Railroads as well as the Erie Canal brought industry to Black Rock. The Tonawanda:Amherst Street intersection became one of the busiest railroad grade crossings in Buffalo. The Belt Line, a freight and commuter line with stops spaced approximately one mile apart, began operation in 1883 and created a loop of new industrial and residential communities around the city. Its impact on Black Rock's development was particularly strong.Riding the Belt Line from the East Side of the city to the new urban-industrial frontier in Black Rock, hundreds of Poles began to settle on the east side of the tracks along Amherst Street. In 1888, five years after completion of the Belt Line and the expansion of Pratt & Letchworth's foundries on Tonawanda Street, Assumption Church opened. The surrounding neighborhood remains, after the Broadway-Fillmore district, the most substantial Polish community in Buffalo. St. Florian's Church, which opened in 1917 on Hertel Avenue, is a spin-off from this original settlement.

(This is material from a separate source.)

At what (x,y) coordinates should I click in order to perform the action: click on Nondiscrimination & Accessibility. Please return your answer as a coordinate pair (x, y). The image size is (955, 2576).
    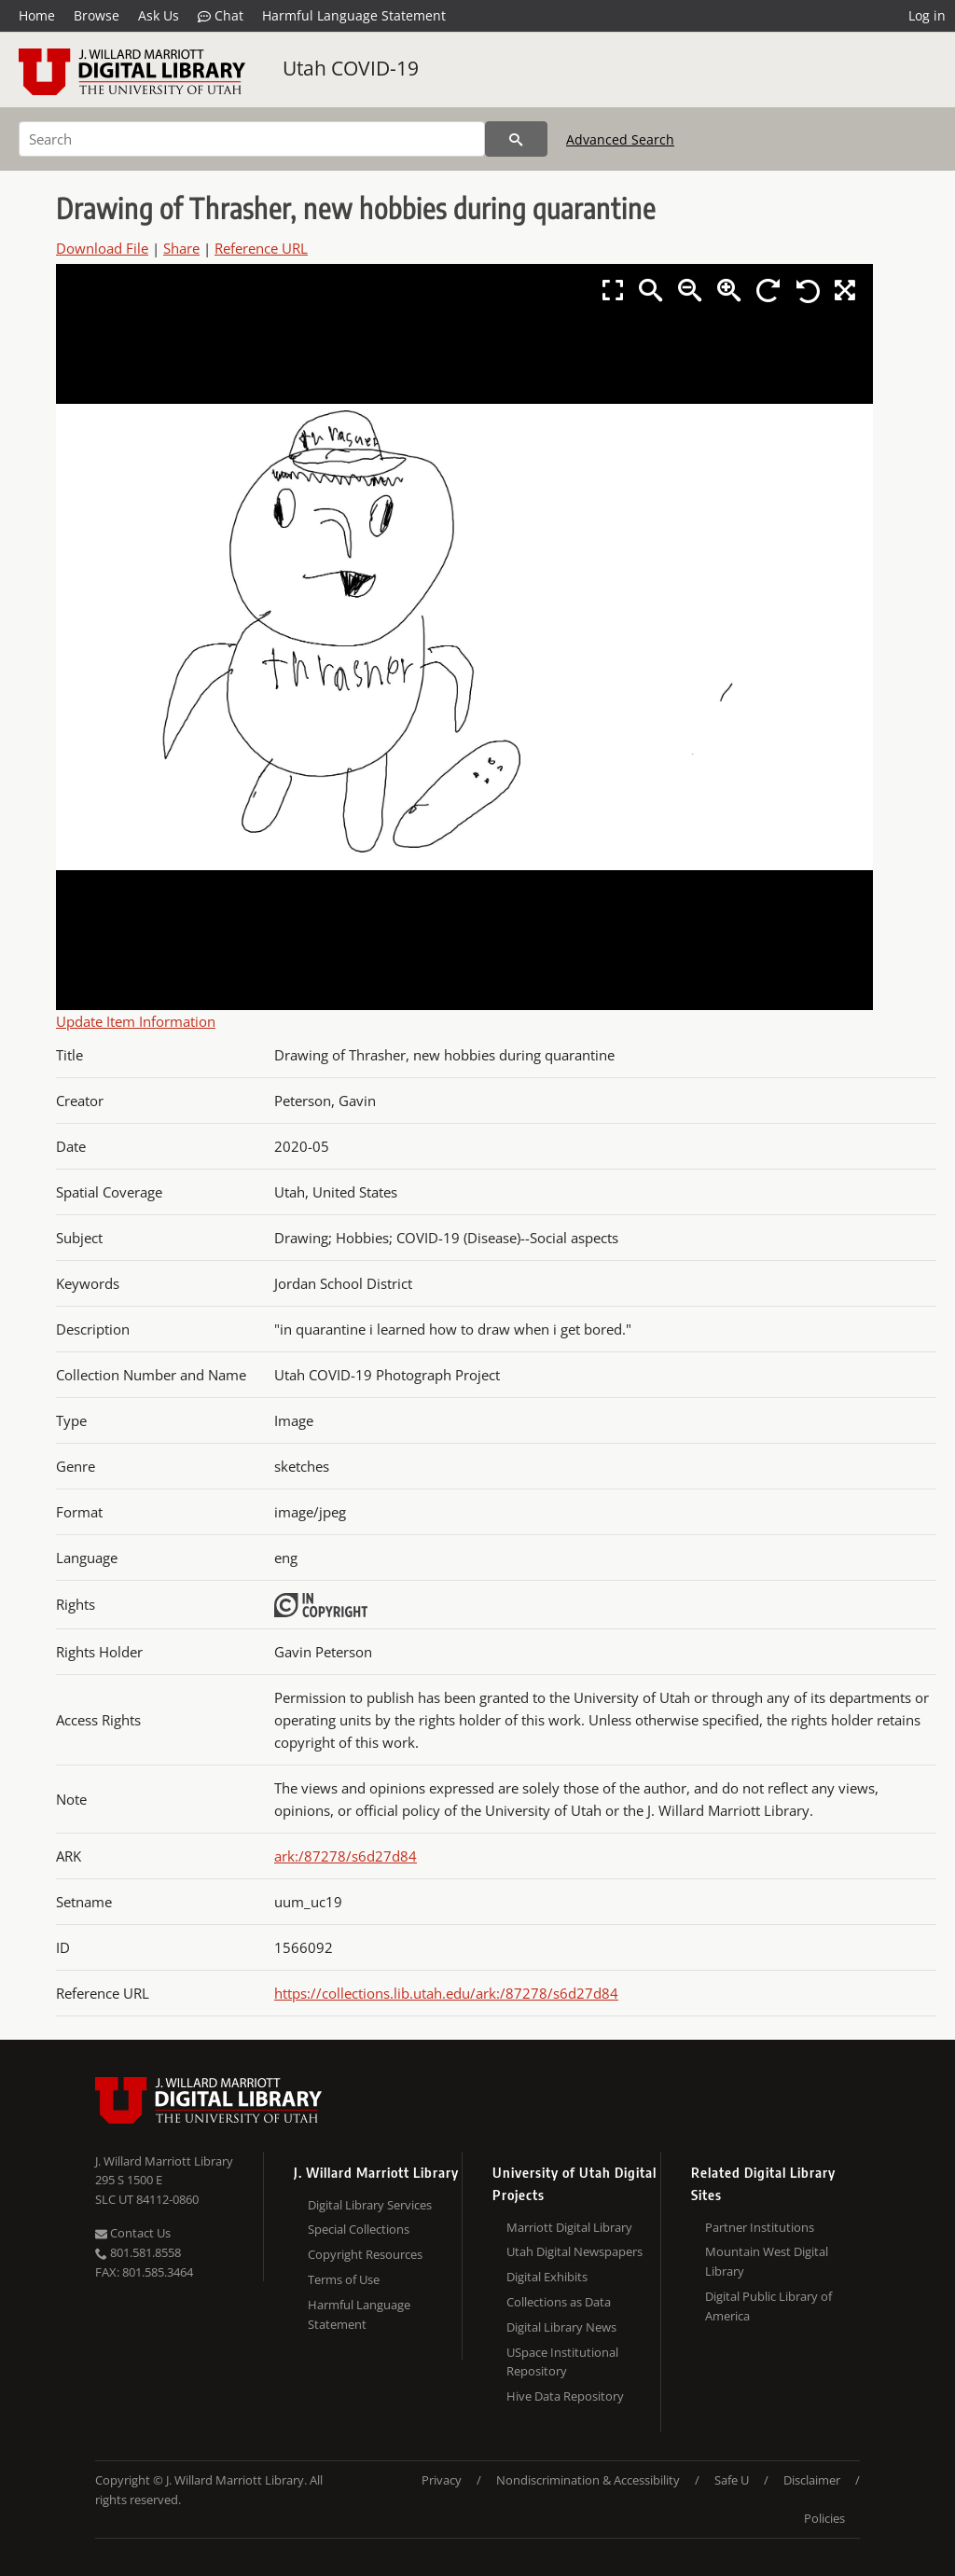     Looking at the image, I should click on (588, 2480).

As Black Rock became increasingly industrialized, many of the younger members of families who had lived there for years began to move out. They did not want to go too far, and yet they wanted a change from the pervasive atmosphere of industry. Thus, they chose Riverside. It was here that many second- and third-generation Black Rock families were born and raised. Riverside, a short trolley-car ride from the old neighborhood, was still in an undeveloped section that offered its residents beautiful views of the Niagara River, large buildings lots, curving streets, and the ambiance of suburbia.
The construction of the New York State Thruway in the early 1950s cut off the neighborhood's access to the Niagara River, where the area's residents had fished, swum, and boated as well as worked in the mills nearby. Squaw Island, once a popular picnic ground, was turned into a sewage disposal site by the city.
There are encouraging developments, however. The Squaw Island disposal site is being turned into a park. The residents of Black Rock and Riverside convinced the State Legislature to build a footbridge over the Thruway to the waterfront, and inaugurated an Annual Towpath Festival held on the banks of the old Erie Canal in celebration.